Traffic soot linked to heart attacks

Proximity of exhaust is said to triple risk in susceptible people

October 21, 2004|By Jonathan Bor | Jonathan Bor,SUN STAFF

Fighting traffic can triple the risk of heart attack in people who are already susceptible. But don't blame the stress that comes with stalled freeways and missed appointments.

The likely culprit, scientists said yesterday, is the hefty dose of particulate air pollution - or soot - that people breathe when they spend time surrounded by exhaust pipes.

The problem isn't limited to car-choked areas, according to German scientists who studied heart attacks in Augsburg, a city of 265,000 that they described as moderately congested.

Annette Peters, lead author of a study appearing in today's New England Journal of Medicine, said she was surprised to find that the risk was about the same whether people sat behind the wheel or in buses or streetcars.

If stress were the trigger, Peters said, she would expect to see a greater problem among people who had just finished driving than those who had taken public transportation.

"It's surprising because it points more toward air pollution rather than the stress of driving, though we can't exclude that there is an interaction between stress and pollution," said Peters, an epidemiologist with the GSF-National Research Center for Environment and Health in Neuherberg.

Though the findings remain to be confirmed, the study suggests that traffic ranks alongside anger, strenuous exercise, and use of cocaine and other drugs as factors that can trigger attacks in people with underlying heart disease.

"It certainly supports what many of us have suspected, that air pollution is not good for the heart," Dr.
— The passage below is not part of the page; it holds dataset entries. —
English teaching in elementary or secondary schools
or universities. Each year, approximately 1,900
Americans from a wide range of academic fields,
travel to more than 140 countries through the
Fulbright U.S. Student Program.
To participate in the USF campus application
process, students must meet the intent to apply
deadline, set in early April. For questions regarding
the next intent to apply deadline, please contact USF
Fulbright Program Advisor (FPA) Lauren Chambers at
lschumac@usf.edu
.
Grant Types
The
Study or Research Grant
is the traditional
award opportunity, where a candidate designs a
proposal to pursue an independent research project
Roger S. Blumenthal, director of preventive cardiology at the Johns Hopkins School of Medicine, said of the study.

"Trying to cut back on your exposure to some of this noxious stimuli is probably going to be good for you in the long run," he said. One simple method might be recirculating the airflow in your car rather than drawing outside air.
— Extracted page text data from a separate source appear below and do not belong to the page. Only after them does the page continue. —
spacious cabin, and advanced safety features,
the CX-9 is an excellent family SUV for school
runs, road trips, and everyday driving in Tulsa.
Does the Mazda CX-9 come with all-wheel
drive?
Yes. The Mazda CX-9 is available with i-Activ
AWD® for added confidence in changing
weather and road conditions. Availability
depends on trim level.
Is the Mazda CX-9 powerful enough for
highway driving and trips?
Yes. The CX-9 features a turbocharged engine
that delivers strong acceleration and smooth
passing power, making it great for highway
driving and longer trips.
Though the cause is not certain, experts speculated that the arteries feeding heart muscle constrict in reaction to a sudden dose of air pollution. In people with underlying disease, this might cause fatty plaques - which cling to the inner lining of these blood vessels - to break off and form clots that can disrupt the flow of blood.

Other factors might work differently to trigger attacks. Emotional stress, for instance, sets off a harmful rush of adrenaline.

In the German study, researchers used a tracking system that collects information on nearly all heart attack victims in the Augsburg region. Besides gathering medical histories, health care providers ask survivors what they were doing in the hours and days before their attack.

"We ask them whether they left the house, where did they go to, and how did they get there," said Peters.

Studying 691 survivors between 1999 and 2001, researchers found that a disproportionate number had suffered their attacks within an hour of driving or riding public transportation in traffic.

The risk in the first hour was three times higher than at other times, an estimate that adjusted for other well-known risk factors such as heavy physical exertion. It also accounted for the well-established risk of having a heart attack shortly after getting up in the morning.

The study was not the first to explore the role of air pollution in heart attacks. A recent study in the Netherlands found that people living near major roads doubled their risk of dying from heart disease. In 2001, Peters and researchers at Harvard University found that the heart attack risk in several U.S. cities increased when the level of sooty particles in the air was higher.

In a commentary accompanying the German study, Dr. Peter H. Stone of Brigham and Women's Hospital in Boston wrote that "decades of epidemiological evidence" support a link between air pollution and sickness and death caused by heart disease.

"As both epidemiologic and now mechanistic evidence mounts, there is now greater urgency to accelerate our efforts to reduce particulate air pollution and to improve cardiovascular health," wrote Stone.

Peters conceded that it might be difficult for working people to reduce their exposure to air pollution, especially as taking public transportation doesn't appear to help. "Commuting is part of daily life," she said. "Exposure to traffic is necessary, and mobility is important to us."

"But if this is verified by other studies, then it might add to the case that it's important to control air pollution in urban areas and have cleaner vehicles and [better] city planning," Peters said.

Because researchers limited their study to Augsburg, it might be hard to compare it with Baltimore and other traffic-snarled cities in the United States. In any case, it is unlikely the news will be good. Ausburg has its share of heavy traffic but is neither as large or as congested as many East Coast cities, said Peters.

Although Baltimore's air quality is considerably better than Los Angeles', the metropolitan area fails to meet federal air quality standards and is among the worst 25 percent for soot particles, according to a recent report by the Environmental Protection Agency.

Another recent study by the Texas Transportation Institute found that Baltimore area motorists spend an average of 48 hours a year in traffic jams - five times as much as they spent 20 years ago. Still, Baltimore ranks 16th, far behind front-running Los Angeles, where motorists spend 93 hours a year stuck in traffic.